◆ About this exercise
Render every entry exactly as it appears.

(Beginning of Source information)

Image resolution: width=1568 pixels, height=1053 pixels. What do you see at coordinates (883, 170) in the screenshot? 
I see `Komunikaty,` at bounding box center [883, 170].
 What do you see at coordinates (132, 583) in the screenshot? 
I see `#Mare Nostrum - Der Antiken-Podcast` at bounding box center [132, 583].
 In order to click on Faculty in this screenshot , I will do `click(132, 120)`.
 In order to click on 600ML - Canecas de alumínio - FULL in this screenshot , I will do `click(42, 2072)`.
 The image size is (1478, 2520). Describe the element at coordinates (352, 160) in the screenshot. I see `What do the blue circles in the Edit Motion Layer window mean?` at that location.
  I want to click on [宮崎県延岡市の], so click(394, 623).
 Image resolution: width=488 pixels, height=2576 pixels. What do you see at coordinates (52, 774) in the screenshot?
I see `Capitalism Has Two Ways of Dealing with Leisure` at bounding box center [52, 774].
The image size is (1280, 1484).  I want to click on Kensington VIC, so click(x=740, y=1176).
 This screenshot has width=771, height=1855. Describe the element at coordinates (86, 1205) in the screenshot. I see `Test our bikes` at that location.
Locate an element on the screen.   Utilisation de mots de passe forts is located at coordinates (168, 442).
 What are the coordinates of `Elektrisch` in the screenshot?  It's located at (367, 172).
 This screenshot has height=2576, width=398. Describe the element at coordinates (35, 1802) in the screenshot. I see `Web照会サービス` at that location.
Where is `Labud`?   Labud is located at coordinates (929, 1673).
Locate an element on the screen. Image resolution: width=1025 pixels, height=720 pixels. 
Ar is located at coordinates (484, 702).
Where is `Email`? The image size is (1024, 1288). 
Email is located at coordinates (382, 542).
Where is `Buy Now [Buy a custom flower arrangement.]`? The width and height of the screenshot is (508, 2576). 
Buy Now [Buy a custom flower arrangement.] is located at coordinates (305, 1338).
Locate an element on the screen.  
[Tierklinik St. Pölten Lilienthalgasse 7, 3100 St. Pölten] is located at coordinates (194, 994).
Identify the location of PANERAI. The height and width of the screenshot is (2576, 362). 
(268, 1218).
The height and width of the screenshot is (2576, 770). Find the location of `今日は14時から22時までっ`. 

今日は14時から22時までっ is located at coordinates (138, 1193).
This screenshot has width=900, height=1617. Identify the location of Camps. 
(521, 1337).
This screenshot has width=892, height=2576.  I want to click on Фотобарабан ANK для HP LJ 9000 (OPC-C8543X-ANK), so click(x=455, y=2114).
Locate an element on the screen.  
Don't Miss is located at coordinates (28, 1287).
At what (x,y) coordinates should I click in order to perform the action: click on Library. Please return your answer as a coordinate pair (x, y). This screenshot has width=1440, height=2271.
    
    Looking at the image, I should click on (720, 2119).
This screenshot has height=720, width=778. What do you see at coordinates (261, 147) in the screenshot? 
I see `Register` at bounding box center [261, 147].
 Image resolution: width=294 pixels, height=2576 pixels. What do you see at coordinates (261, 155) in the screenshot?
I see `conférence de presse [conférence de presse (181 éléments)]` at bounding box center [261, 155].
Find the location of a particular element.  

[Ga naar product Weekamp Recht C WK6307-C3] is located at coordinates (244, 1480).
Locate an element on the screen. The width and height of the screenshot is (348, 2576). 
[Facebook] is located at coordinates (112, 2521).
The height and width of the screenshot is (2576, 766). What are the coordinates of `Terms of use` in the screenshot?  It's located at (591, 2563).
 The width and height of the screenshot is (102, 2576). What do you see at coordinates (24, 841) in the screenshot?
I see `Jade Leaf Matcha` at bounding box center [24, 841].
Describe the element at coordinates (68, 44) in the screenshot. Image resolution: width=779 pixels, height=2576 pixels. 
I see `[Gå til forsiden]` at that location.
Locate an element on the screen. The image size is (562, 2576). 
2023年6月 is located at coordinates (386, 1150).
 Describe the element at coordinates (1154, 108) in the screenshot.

(End of Source information)

◆ Solution to the exercise
Image resolution: width=1568 pixels, height=1053 pixels. What do you see at coordinates (883, 170) in the screenshot? 
I see `Komunikaty,` at bounding box center [883, 170].
 What do you see at coordinates (132, 583) in the screenshot? 
I see `#Mare Nostrum - Der Antiken-Podcast` at bounding box center [132, 583].
 In order to click on Faculty in this screenshot , I will do `click(132, 120)`.
 In order to click on 600ML - Canecas de alumínio - FULL in this screenshot , I will do `click(42, 2072)`.
 The image size is (1478, 2520). Describe the element at coordinates (352, 160) in the screenshot. I see `What do the blue circles in the Edit Motion Layer window mean?` at that location.
  I want to click on [宮崎県延岡市の], so click(394, 623).
 Image resolution: width=488 pixels, height=2576 pixels. What do you see at coordinates (52, 774) in the screenshot?
I see `Capitalism Has Two Ways of Dealing with Leisure` at bounding box center [52, 774].
The image size is (1280, 1484).  I want to click on Kensington VIC, so click(x=740, y=1176).
 This screenshot has width=771, height=1855. Describe the element at coordinates (86, 1205) in the screenshot. I see `Test our bikes` at that location.
Locate an element on the screen.   Utilisation de mots de passe forts is located at coordinates (168, 442).
 What are the coordinates of `Elektrisch` in the screenshot?  It's located at (367, 172).
 This screenshot has height=2576, width=398. Describe the element at coordinates (35, 1802) in the screenshot. I see `Web照会サービス` at that location.
Where is `Labud`?   Labud is located at coordinates (929, 1673).
Locate an element on the screen. Image resolution: width=1025 pixels, height=720 pixels. 
Ar is located at coordinates (484, 702).
Where is `Email`? The image size is (1024, 1288). 
Email is located at coordinates (382, 542).
Where is `Buy Now [Buy a custom flower arrangement.]`? The width and height of the screenshot is (508, 2576). 
Buy Now [Buy a custom flower arrangement.] is located at coordinates (305, 1338).
Locate an element on the screen.  
[Tierklinik St. Pölten Lilienthalgasse 7, 3100 St. Pölten] is located at coordinates (194, 994).
Identify the location of PANERAI. The height and width of the screenshot is (2576, 362). 
(268, 1218).
The height and width of the screenshot is (2576, 770). Find the location of `今日は14時から22時までっ`. 

今日は14時から22時までっ is located at coordinates (138, 1193).
This screenshot has width=900, height=1617. Identify the location of Camps. 
(521, 1337).
This screenshot has width=892, height=2576.  I want to click on Фотобарабан ANK для HP LJ 9000 (OPC-C8543X-ANK), so click(x=455, y=2114).
Locate an element on the screen.  
Don't Miss is located at coordinates (28, 1287).
At what (x,y) coordinates should I click in order to perform the action: click on Library. Please return your answer as a coordinate pair (x, y). This screenshot has width=1440, height=2271.
    
    Looking at the image, I should click on (720, 2119).
This screenshot has height=720, width=778. What do you see at coordinates (261, 147) in the screenshot? 
I see `Register` at bounding box center [261, 147].
 Image resolution: width=294 pixels, height=2576 pixels. What do you see at coordinates (261, 155) in the screenshot?
I see `conférence de presse [conférence de presse (181 éléments)]` at bounding box center [261, 155].
Find the location of a particular element.  

[Ga naar product Weekamp Recht C WK6307-C3] is located at coordinates (244, 1480).
Locate an element on the screen. The width and height of the screenshot is (348, 2576). 
[Facebook] is located at coordinates (112, 2521).
The height and width of the screenshot is (2576, 766). What are the coordinates of `Terms of use` in the screenshot?  It's located at (591, 2563).
 The width and height of the screenshot is (102, 2576). What do you see at coordinates (24, 841) in the screenshot?
I see `Jade Leaf Matcha` at bounding box center [24, 841].
Describe the element at coordinates (68, 44) in the screenshot. Image resolution: width=779 pixels, height=2576 pixels. 
I see `[Gå til forsiden]` at that location.
Locate an element on the screen. The image size is (562, 2576). 
2023年6月 is located at coordinates (386, 1150).
 Describe the element at coordinates (1154, 108) in the screenshot.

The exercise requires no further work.